◆ What the task requires ◆
The answer is the full set of records, given again exactly and without images.

◆ Dataset content ◆
====

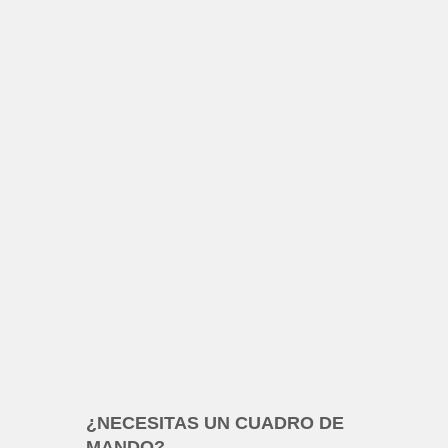
¿NECESITAS UN CUADRO DE
MANDO?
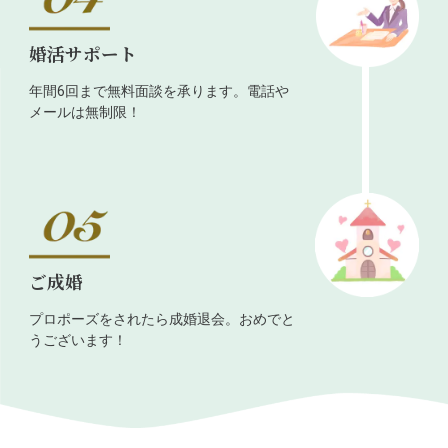
婚活サポート
年間6回まで無料面談を承ります。電話や
メールは無制限！
ご成婚
プロポーズをされたら成婚退会。おめでと
うございます！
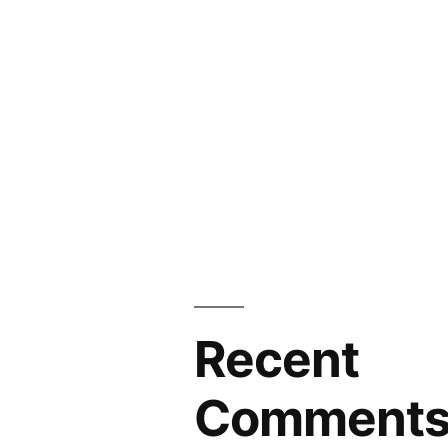
Recent
Comment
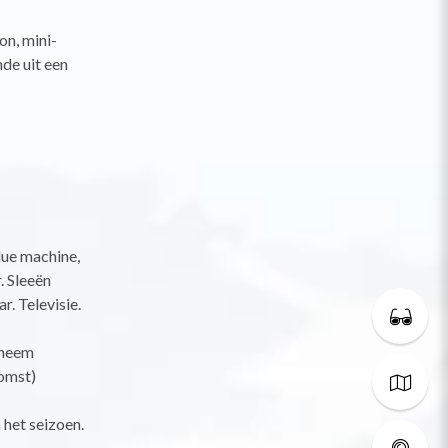
on, mini-
de uit een
due machine,
. Sleeën
. Televisie.
(neem
komst)
 het seizoen.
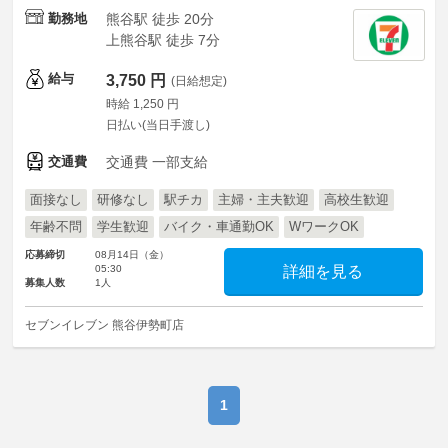
勤務地
熊谷駅 徒歩 20分
上熊谷駅 徒歩 7分
給与
3,750 円
(日給想定)
時給 1,250 円
日払い(当日手渡し)
交通費
交通費 一部支給
面接なし
研修なし
駅チカ
主婦・主夫歓迎
高校生歓迎
年齢不問
学生歓迎
バイク・車通勤OK
WワークOK
応募締切
08月14日（金）
05:30
詳細を見る
募集人数
1人
セブンイレブン 熊谷伊勢町店
1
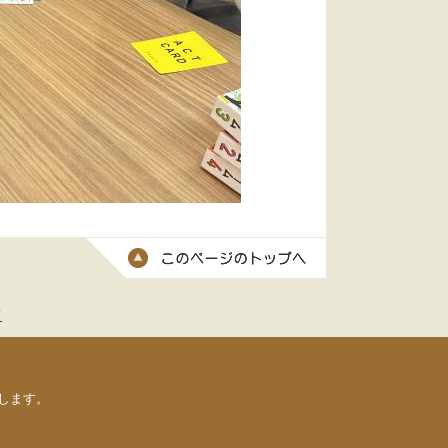
このページのトッ
て
します。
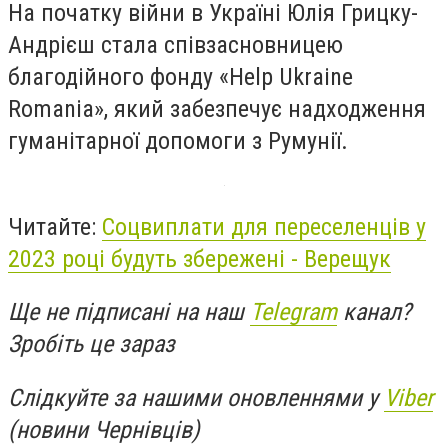
На початку війни в Україні Юлія Грицку-
Андрієш стала співзасновницею
благодійного фонду «Help Ukraine
Romania», який забезпечує надходження
гуманітарної допомоги з Румунії.
Читайте:
Соцвиплати для переселенців у
2023 році будуть збережені - Верещук
Ще не підписані на наш
Telegram
канал?
Зробіть це зараз
Слідкуйте за нашими оновленнями у
Viber
(новини Чернівців)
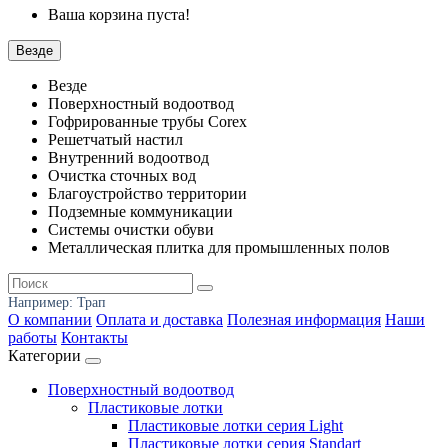
Ваша корзина пуста!
Везде
Везде
Поверхностный водоотвод
Гофрированные трубы Corex
Решетчатый настил
Внутренний водоотвод
Очистка сточных вод
Благоустройство территории
Подземные коммуникации
Системы очистки обуви
Металлическая плитка для промышленных полов
Например:
Трап
О компании
Оплата и доставка
Полезная информация
Наши
работы
Контакты
Категории
Поверхностный водоотвод
Пластиковые лотки
Пластиковые лотки серия Light
Пластиковые лотки серия Standart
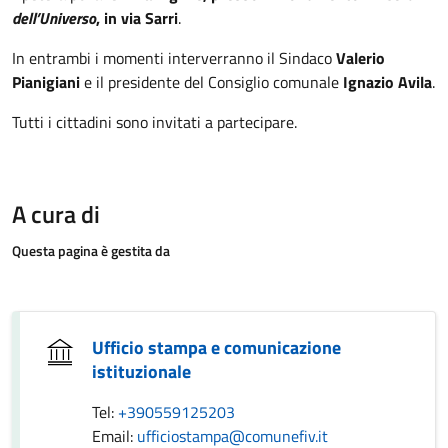
dell’Universo
, in via Sarri
.
In entrambi i momenti interverranno il Sindaco
Valerio
Pianigiani
e il presidente del Consiglio comunale
Ignazio Avila
.
Tutti i cittadini sono invitati a partecipare.
A cura di
Questa pagina è gestita da
Ufficio stampa e comunicazione
istituzionale
Tel:
+390559125203
Email:
ufficiostampa@comunefiv.it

====

◆ Completed task ◆
¿NECESITAS UN CUADRO DE
MANDO?
婚活サポート
年間6回まで無料面談を承ります。電話や
メールは無制限！
ご成婚
プロポーズをされたら成婚退会。おめでと
うございます！
Recent
Comment
on, mini-
de uit een
due machine,
. Sleeën
. Televisie.
(neem
komst)
 het seizoen.
勤務地
熊谷駅 徒歩 20分
上熊谷駅 徒歩 7分
給与
3,750 円
(日給想定)
時給 1,250 円
日払い(当日手渡し)
交通費
交通費 一部支給
面接なし
研修なし
駅チカ
主婦・主夫歓迎
高校生歓迎
年齢不問
学生歓迎
バイク・車通勤OK
WワークOK
応募締切
08月14日（金）
05:30
詳細を見る
募集人数
1人
セブンイレブン 熊谷伊勢町店
1
このページのトッ
て
します。
На початку війни в Україні Юлія Грицку-
Андрієш стала співзасновницею
благодійного фонду «Help Ukraine
Romania», який забезпечує надходження
гуманітарної допомоги з Румунії.
Читайте:
Соцвиплати для переселенців у
2023 році будуть збережені - Верещук
Ще не підписані на наш
Telegram
канал?
Зробіть це зараз
Слідкуйте за нашими оновленнями у
Viber
(новини Чернівців)
Ваша корзина пуста!
Везде
Везде
Поверхностный водоотвод
Гофрированные трубы Corex
Решетчатый настил
Внутренний водоотвод
Очистка сточных вод
Благоустройство территории
Подземные коммуникации
Системы очистки обуви
Металлическая плитка для промышленных полов
Например:
Трап
О компании
Оплата и доставка
Полезная информация
Наши
работы
Контакты
Категории
Поверхностный водоотвод
Пластиковые лотки
Пластиковые лотки серия Light
Пластиковые лотки серия Standart
dell’Universo
, in via Sarri
.
In entrambi i momenti interverranno il Sindaco
Valerio
Pianigiani
e il presidente del Consiglio comunale
Ignazio Avila
.
Tutti i cittadini sono invitati a partecipare.
A cura di
Questa pagina è gestita da
Ufficio stampa e comunicazione
istituzionale
Tel:
+390559125203
Email:
ufficiostampa@comunefiv.it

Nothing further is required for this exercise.